Protein Found To Protect Brain Cells Most Impacted by Glaucoma

Researchers in Georgia report that sigma 1 receptor, a ubiquitous protein known to protect cells from stress, also appears to protect the neurons most impacted by glaucoma, a major cause of blindness. The findings, published recently in Investigative Ophthalmology and Visual Science, provide some of the first evidence that increasingly available synthetic compounds like the pain reliever (+) - pentazocine, which activate sigma 1 receptor, may one day help mitigate damage from glaucoma and other diseases.

“Unfortunately in patients who have glaucoma, because of the structure of the retina and the optic nerve, the axons, or extensions, of the retinal ganglion cells are vulnerable to damage,” says Dr. Kathryn Bollinger, an ophthalmologist specializing in glaucoma and a retinal cell biologist in the Department of Ophthalmology at the Medical College of Georgia (MCG). “Since these cells are so important for communicating the visual signals to the brain, patients can lose some or all their vision because of glaucomatous damage.” The blood vessel system that feeds that back area of the optic nerve also can become damaged, and inflammation can worsen damage, she adds.

Sigma 1 receptors are expressed on cells throughout the body, including the retinal ganglion cells in the back of the eye, which help connect the eye to the brain so we can see, as well as brain cells called astrocytes that normally nourish and support those neurons.  The MCG team found that, when retinal ganglion cells and astrocytes are in a cell culture dish together, retinal ganglion cells survived fairly well, unless the sigma 1 receptor is missing from their astrocytes.  

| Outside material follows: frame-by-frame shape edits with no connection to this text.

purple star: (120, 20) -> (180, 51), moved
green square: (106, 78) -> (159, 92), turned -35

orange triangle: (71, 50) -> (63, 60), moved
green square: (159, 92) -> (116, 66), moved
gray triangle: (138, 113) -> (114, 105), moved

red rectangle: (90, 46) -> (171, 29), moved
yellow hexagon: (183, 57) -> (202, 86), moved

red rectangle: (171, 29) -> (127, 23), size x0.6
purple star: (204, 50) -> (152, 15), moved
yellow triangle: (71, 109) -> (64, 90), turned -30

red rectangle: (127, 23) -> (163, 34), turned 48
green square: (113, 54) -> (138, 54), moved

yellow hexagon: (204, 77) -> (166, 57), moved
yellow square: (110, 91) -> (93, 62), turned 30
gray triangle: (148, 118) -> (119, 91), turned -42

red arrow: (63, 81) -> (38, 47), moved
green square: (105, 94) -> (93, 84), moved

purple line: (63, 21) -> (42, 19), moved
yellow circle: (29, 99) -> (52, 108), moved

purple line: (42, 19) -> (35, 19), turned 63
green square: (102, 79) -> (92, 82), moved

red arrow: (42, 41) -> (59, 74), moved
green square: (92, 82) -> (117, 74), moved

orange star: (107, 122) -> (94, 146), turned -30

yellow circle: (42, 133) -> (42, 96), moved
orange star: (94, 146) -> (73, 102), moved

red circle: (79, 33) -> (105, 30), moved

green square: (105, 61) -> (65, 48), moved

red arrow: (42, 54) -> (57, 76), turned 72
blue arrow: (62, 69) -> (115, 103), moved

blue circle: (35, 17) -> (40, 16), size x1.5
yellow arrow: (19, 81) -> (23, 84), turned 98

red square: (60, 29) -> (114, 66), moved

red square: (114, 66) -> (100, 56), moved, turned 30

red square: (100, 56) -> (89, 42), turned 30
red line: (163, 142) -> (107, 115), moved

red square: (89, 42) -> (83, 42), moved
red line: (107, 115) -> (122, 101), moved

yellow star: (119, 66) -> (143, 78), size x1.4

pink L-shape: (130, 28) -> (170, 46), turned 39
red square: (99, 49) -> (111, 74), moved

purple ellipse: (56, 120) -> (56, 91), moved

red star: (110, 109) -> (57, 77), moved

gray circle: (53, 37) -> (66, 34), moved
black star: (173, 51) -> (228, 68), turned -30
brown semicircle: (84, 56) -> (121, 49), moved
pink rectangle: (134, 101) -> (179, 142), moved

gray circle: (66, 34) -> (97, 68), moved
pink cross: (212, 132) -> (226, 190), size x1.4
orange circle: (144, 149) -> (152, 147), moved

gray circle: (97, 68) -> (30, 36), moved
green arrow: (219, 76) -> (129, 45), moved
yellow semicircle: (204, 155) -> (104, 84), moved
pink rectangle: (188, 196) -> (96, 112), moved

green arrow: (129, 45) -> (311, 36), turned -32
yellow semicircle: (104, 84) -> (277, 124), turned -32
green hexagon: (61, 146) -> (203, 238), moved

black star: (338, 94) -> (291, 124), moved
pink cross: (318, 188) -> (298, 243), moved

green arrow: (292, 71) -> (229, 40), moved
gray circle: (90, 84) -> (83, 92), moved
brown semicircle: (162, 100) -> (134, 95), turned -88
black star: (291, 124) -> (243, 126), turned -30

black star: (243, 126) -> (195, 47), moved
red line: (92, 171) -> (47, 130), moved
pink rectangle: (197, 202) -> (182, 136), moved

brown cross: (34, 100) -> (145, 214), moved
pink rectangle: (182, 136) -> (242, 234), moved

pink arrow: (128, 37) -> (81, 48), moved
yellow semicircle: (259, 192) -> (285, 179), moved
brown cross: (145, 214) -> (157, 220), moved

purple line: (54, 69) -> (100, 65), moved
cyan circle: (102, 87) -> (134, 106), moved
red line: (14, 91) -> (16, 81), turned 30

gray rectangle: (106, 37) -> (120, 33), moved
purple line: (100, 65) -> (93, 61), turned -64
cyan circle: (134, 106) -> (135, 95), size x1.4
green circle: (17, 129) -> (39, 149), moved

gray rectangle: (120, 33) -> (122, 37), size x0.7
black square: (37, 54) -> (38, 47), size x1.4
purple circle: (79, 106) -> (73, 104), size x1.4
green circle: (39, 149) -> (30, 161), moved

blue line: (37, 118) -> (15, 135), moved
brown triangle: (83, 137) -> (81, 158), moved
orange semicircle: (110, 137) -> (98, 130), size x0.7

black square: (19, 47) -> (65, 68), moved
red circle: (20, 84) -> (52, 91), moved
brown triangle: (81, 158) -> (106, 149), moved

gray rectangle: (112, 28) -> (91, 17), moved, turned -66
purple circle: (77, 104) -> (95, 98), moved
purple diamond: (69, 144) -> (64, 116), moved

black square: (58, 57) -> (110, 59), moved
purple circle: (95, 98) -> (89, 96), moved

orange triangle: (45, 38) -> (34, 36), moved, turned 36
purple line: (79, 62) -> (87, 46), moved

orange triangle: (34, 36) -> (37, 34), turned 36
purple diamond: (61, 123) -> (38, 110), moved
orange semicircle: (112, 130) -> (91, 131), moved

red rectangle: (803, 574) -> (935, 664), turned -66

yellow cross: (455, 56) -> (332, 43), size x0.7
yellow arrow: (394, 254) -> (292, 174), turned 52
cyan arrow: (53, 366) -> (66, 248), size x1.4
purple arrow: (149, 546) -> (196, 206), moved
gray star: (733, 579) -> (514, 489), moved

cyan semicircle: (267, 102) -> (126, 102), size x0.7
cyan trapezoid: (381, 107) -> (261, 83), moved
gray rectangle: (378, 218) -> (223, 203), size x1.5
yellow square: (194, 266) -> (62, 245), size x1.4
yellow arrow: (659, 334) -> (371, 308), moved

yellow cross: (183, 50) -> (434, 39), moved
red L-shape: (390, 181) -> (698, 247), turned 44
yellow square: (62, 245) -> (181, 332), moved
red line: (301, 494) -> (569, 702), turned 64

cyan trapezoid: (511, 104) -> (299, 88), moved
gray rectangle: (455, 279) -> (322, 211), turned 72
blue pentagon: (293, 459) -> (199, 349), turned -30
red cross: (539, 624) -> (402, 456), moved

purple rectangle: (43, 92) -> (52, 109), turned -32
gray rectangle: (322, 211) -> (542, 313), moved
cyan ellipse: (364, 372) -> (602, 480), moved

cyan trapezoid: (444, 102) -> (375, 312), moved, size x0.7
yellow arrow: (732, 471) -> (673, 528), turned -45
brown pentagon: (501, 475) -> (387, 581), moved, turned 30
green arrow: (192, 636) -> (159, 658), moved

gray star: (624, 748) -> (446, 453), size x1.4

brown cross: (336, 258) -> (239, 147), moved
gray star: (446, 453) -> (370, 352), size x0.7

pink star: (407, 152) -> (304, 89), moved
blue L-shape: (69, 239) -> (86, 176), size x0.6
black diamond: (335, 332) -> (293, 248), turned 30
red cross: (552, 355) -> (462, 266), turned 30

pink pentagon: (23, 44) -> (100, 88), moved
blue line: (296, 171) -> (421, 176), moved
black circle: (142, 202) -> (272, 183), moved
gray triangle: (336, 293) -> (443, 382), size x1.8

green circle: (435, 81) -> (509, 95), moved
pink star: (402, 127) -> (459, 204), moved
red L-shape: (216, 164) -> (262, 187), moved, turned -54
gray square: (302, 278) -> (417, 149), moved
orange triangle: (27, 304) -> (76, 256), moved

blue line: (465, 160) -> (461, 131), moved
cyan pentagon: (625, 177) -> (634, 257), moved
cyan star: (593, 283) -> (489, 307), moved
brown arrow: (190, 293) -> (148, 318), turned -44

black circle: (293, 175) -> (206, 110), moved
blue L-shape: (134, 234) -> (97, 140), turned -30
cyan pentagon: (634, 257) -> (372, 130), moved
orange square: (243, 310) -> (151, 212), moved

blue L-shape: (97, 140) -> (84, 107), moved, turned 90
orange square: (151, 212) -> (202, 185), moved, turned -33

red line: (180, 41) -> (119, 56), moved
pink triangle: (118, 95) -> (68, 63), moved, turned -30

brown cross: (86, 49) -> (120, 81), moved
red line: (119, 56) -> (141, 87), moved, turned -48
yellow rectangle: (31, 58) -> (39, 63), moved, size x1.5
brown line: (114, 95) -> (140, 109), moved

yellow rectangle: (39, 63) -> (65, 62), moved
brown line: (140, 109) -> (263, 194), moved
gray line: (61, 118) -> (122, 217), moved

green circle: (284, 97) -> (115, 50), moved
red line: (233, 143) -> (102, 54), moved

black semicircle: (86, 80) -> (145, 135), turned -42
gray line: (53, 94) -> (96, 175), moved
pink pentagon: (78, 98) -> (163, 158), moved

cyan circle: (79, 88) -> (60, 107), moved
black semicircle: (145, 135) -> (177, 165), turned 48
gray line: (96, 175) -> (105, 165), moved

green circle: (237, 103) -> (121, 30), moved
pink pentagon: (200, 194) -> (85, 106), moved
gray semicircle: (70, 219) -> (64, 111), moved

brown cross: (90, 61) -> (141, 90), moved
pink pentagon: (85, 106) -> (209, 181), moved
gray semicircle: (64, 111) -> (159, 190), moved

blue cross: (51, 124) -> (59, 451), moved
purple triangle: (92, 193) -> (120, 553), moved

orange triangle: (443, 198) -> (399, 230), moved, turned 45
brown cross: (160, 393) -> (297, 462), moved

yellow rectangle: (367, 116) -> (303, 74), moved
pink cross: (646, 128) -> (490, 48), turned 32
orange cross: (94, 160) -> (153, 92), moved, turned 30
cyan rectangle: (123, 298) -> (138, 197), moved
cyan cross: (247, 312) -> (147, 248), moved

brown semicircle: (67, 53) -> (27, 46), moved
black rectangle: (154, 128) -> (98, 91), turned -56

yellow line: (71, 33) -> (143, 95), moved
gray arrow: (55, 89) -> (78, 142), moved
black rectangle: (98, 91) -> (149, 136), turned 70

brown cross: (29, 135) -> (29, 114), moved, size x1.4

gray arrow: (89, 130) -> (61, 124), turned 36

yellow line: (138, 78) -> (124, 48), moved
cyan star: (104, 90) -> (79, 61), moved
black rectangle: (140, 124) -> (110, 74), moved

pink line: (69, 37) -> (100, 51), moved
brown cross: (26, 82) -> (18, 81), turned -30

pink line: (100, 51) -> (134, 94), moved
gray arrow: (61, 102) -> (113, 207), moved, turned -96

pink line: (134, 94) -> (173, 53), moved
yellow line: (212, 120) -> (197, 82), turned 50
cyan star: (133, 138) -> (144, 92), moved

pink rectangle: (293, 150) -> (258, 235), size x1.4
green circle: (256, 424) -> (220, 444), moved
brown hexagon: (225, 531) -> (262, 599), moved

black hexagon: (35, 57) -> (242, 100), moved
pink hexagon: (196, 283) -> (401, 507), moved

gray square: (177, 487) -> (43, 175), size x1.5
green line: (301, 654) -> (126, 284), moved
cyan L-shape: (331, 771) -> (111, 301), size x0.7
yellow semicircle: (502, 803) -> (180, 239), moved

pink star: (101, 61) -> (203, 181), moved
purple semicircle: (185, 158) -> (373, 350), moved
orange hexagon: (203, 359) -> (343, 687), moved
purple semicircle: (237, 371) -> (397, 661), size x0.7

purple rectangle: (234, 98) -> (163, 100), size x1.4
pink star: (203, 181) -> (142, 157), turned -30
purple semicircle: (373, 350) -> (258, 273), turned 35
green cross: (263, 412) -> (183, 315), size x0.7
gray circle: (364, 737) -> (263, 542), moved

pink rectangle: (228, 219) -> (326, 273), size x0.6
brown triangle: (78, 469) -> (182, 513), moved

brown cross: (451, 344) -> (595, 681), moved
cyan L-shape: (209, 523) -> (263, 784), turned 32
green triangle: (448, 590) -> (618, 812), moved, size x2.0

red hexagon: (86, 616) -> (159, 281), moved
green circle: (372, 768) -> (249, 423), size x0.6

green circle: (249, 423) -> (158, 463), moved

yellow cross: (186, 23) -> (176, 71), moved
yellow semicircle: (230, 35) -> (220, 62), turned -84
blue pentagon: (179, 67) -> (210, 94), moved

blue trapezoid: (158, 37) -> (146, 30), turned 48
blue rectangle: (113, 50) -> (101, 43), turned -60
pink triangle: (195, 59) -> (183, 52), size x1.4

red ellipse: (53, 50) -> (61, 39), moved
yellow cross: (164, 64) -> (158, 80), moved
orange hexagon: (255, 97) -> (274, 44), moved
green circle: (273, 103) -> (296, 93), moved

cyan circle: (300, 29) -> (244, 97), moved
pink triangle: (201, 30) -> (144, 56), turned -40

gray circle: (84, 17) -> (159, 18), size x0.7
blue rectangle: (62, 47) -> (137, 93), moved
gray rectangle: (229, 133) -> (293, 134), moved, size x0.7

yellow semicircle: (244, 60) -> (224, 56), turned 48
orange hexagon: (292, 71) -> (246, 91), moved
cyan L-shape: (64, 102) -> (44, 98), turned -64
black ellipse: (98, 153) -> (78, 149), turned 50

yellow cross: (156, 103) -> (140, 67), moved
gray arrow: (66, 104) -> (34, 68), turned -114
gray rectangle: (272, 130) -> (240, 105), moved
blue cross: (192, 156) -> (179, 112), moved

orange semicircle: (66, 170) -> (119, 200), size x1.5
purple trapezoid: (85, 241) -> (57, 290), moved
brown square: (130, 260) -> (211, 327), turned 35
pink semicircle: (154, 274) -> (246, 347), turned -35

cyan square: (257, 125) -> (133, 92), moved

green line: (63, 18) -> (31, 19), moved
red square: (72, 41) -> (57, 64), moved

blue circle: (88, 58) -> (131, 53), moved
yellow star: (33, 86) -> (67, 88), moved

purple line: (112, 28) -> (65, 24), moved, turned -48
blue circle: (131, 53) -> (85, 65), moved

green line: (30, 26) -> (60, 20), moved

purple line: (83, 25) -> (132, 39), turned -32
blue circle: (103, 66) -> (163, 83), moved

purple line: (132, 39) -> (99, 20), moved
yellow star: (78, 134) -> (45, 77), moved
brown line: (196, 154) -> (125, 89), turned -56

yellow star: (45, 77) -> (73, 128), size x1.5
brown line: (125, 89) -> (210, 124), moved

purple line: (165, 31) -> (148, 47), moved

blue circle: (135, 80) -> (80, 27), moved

The benefits they saw in culture were apparent even though the two cell types were not physically connected—they were just in the same dish. Normally, star-shaped astrocytes have a pretty tight hold on the neurons they are supporting.

While more work is needed, these and previous findings indicate sigma 1 receptor enables astrocytes to secrete supportive factors for neurons like brain-derived neurotrophic factor.  In fact, they found that retinal ganglion cells are better protected from just being in the same medium in which astrocytes with their sigma 1 receptors intact had been, even after the astrocytes themselves were not present.  But when the internal receptor was missing from astrocytes, neuroprotection retinal ganglion cells grew fewer and shorter neurites—extensions neurons use to reach out to other neurons and an indicator of their overall health and function. They also experienced increased apoptosis, which is one way in which the body eliminates cells that no longer function properly. 

“It speaks to factors that are released, but to see a difference in the absence of sigma receptor makes you really think what else is this little magical protein governing that is now lost,” notes co-author Dr. Sylvia Smith, retinal cell biologist and chair of the MCG Department of Cellular Biology and Anatomy, a pioneer in exploring the neuroprotective benefits of sigma 1 receptor in the eye.  

Smith’s lab has led studies showing that (+) - pentazocine can help protect retinal ganglion cells in models of conditions like diabetic retinopathy, where the retina is a target. In 2008, Smith and her colleagues published the first evidence of the dramatic effects of the sigma 1 receptor ligand on protecting the retina in diabetic retinopathy, and suggested then that it may also be helpful for glaucoma. Retinal ganglion cells are compromised in both conditions.

They also have evidence that activating sigma 1 receptor increases the activity of the synapses on the optic nerve head, including an increase in STAT3, a protein essential to many cell functions and known to regulate the reactivity of astrocytes. They note that in some disease states, like Alzheimer’s and multiple sclerosis, inhibiting STAT3 activation in astrocytes provides neuroprotection. More study is needed on the how activating or inhibiting sigma 1 receptor alters STAT3 levels and how each impact retinal ganglion cell survival.

Additional compounds that activate sigma 1 receptor are in varying stages of development for a wide range of disorders from neurodegenerative diseases like Alzheimer’s to cancer to severe acute respiratory syndrome resulting from COVID-19. The increasing availability of compounds that activate sigma 1 receptors makes clinical application easier if beneficial findings continue to hold, Bollinger says. “This is a target that appears to be clinically useful from a practical point of view,” she adds.

Bollinger and colleagues are now further exploring any neuroprotective role sigma 1 receptors have in each brain cell type, how they might work together, and what happens when it is the retinal ganglion cells missing sigma 1 receptor. They also are working to move their studies from cell culture into animal models for glaucoma.